■ **RECORDS FOR PROCESSING**:
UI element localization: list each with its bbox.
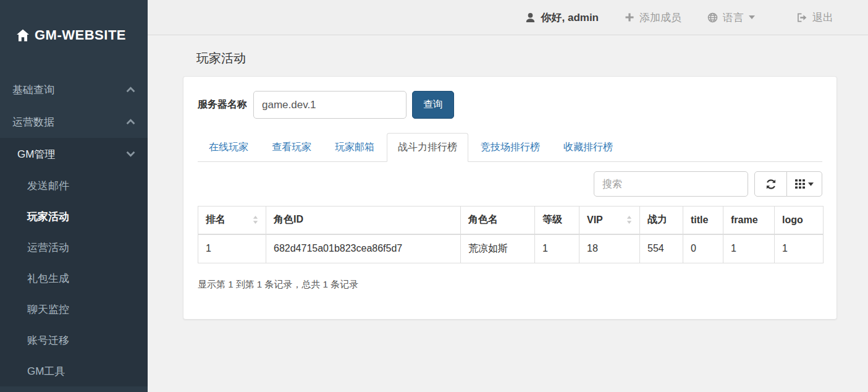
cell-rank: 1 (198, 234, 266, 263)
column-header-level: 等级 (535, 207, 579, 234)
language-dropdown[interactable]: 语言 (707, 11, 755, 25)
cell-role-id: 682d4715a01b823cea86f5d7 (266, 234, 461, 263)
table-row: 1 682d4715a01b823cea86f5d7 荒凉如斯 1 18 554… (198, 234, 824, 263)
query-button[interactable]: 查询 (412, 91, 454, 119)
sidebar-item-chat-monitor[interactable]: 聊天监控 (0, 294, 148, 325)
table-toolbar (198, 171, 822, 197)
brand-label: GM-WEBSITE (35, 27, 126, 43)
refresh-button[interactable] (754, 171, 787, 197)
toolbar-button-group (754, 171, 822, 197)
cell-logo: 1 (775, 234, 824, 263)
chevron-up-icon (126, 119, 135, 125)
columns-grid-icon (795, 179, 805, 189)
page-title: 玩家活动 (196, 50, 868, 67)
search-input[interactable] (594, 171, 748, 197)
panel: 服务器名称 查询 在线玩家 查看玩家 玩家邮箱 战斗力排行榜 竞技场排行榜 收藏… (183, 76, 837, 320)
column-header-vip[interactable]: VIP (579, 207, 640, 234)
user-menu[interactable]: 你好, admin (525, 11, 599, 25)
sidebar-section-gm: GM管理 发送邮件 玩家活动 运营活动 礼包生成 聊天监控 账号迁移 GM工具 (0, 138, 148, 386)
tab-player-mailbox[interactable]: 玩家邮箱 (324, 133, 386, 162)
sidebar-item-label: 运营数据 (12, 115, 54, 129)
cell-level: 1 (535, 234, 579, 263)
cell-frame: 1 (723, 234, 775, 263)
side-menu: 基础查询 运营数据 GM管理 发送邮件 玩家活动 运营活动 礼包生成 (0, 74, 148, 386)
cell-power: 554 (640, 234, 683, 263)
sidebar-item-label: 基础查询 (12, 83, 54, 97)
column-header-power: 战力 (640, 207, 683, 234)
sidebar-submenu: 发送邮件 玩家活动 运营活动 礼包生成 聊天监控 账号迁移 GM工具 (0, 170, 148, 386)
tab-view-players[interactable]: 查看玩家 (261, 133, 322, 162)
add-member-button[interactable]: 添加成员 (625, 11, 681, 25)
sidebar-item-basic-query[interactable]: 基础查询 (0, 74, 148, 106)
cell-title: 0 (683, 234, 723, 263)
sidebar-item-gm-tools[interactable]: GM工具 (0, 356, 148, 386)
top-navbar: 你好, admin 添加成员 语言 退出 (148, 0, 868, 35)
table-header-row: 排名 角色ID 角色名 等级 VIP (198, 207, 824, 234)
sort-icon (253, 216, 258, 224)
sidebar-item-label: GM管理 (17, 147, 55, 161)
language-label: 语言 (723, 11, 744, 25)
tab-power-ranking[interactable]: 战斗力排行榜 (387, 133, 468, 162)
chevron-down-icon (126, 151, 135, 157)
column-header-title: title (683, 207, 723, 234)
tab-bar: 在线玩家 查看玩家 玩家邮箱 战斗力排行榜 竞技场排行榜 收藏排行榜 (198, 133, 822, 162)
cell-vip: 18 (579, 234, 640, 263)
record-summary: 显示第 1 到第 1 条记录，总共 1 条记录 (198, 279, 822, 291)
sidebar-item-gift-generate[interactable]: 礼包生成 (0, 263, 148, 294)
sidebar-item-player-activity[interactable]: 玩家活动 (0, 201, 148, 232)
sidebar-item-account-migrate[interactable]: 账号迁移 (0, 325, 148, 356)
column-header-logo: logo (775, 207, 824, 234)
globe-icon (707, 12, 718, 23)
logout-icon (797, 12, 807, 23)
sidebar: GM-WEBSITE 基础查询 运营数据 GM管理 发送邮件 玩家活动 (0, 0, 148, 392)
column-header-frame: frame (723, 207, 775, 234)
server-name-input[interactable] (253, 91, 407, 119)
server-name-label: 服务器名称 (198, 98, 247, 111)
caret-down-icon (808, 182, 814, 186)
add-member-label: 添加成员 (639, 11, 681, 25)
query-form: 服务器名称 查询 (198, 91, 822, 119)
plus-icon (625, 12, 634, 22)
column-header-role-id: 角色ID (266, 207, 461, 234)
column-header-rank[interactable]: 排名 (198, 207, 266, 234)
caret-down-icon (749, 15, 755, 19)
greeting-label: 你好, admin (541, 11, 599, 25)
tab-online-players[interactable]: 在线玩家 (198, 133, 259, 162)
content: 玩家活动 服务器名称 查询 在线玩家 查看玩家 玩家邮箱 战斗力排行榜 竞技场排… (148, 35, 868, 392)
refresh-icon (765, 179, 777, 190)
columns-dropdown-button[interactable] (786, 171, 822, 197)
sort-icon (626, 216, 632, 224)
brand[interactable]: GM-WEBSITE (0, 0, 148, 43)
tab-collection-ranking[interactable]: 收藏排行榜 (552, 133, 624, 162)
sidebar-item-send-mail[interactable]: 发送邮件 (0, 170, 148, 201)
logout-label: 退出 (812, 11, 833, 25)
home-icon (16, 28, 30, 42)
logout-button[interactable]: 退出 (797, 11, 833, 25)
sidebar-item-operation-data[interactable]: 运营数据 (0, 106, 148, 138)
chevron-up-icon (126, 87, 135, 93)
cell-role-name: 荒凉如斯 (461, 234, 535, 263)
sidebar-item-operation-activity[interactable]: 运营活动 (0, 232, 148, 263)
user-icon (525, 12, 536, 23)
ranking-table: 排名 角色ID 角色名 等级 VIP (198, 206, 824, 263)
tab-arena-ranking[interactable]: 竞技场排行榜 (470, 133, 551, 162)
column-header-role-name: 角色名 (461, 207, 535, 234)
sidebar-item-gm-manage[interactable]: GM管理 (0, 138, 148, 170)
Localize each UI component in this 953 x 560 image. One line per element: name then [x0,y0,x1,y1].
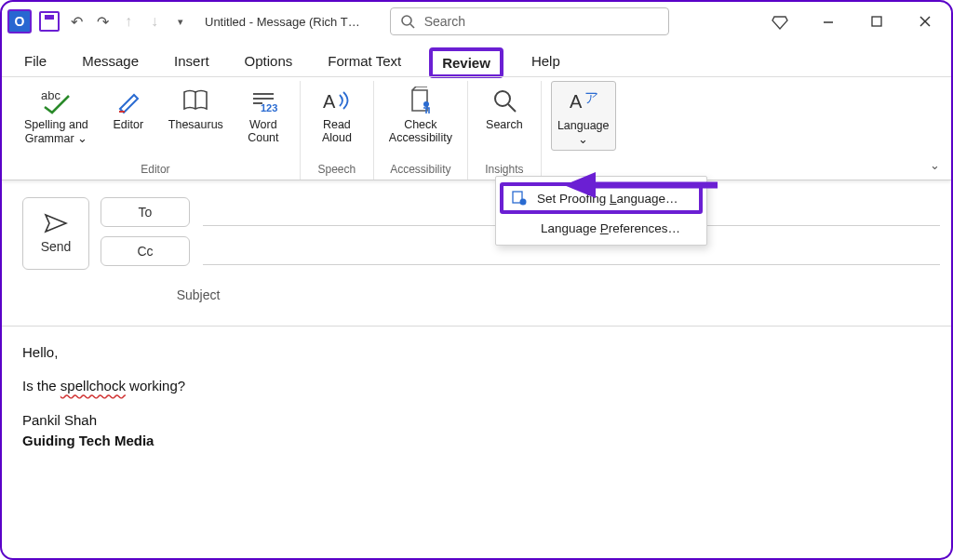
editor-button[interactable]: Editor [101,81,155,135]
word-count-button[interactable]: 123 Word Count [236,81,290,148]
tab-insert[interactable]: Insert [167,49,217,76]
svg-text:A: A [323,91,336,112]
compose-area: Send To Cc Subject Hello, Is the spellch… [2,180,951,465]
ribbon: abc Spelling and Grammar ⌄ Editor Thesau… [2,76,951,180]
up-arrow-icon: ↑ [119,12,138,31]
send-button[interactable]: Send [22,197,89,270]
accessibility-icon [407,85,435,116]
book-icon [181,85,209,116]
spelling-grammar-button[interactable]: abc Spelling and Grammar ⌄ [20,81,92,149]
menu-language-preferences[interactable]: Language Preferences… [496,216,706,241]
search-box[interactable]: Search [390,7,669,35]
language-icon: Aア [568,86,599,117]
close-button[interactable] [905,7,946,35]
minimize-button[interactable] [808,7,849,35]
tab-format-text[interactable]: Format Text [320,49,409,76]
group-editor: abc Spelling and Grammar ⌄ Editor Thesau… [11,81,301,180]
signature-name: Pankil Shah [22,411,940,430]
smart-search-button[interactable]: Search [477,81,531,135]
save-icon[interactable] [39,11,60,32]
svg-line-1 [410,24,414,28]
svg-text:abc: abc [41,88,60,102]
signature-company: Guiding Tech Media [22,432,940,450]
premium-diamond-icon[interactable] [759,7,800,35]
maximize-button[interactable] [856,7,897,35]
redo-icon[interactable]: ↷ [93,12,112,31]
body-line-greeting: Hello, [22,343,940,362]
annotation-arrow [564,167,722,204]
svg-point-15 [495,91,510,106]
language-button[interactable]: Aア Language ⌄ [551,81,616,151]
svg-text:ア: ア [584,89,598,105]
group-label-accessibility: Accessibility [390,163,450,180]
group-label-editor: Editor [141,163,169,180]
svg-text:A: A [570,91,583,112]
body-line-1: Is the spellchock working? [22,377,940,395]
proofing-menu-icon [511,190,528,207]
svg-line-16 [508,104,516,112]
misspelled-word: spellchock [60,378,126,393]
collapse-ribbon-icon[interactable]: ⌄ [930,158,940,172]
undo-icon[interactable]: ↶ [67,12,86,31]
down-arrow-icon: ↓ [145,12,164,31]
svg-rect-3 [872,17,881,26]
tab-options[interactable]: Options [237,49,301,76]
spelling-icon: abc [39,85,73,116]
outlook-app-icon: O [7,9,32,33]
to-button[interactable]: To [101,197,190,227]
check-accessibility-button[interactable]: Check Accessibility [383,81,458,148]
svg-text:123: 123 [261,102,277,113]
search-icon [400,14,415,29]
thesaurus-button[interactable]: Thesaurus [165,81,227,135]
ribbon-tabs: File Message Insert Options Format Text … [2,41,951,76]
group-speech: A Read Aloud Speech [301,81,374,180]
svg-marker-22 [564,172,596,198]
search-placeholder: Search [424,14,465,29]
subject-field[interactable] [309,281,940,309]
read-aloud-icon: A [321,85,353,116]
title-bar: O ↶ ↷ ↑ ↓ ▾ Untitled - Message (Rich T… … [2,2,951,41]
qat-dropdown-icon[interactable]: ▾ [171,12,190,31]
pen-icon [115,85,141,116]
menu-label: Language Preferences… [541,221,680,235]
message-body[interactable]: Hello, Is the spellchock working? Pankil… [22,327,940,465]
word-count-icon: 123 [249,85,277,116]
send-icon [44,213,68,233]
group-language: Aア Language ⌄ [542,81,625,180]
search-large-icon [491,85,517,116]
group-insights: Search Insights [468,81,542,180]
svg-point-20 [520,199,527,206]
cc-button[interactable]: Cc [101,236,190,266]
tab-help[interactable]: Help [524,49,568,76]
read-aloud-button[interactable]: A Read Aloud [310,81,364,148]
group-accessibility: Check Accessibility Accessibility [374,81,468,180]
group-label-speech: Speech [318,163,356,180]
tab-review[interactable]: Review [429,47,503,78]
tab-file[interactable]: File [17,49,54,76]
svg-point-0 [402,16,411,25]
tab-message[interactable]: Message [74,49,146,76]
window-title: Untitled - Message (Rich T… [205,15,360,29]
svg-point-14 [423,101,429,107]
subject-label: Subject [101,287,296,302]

■ **TASK STATEMENT**: Check each line above for the word "operation", and copy the lines where it appears.

■ **EXERCISE RESPONSE**:
sidebar-item-operation-data[interactable]: 运营数据 (0, 106, 148, 138)
sidebar-item-operation-activity[interactable]: 运营活动 (0, 232, 148, 263)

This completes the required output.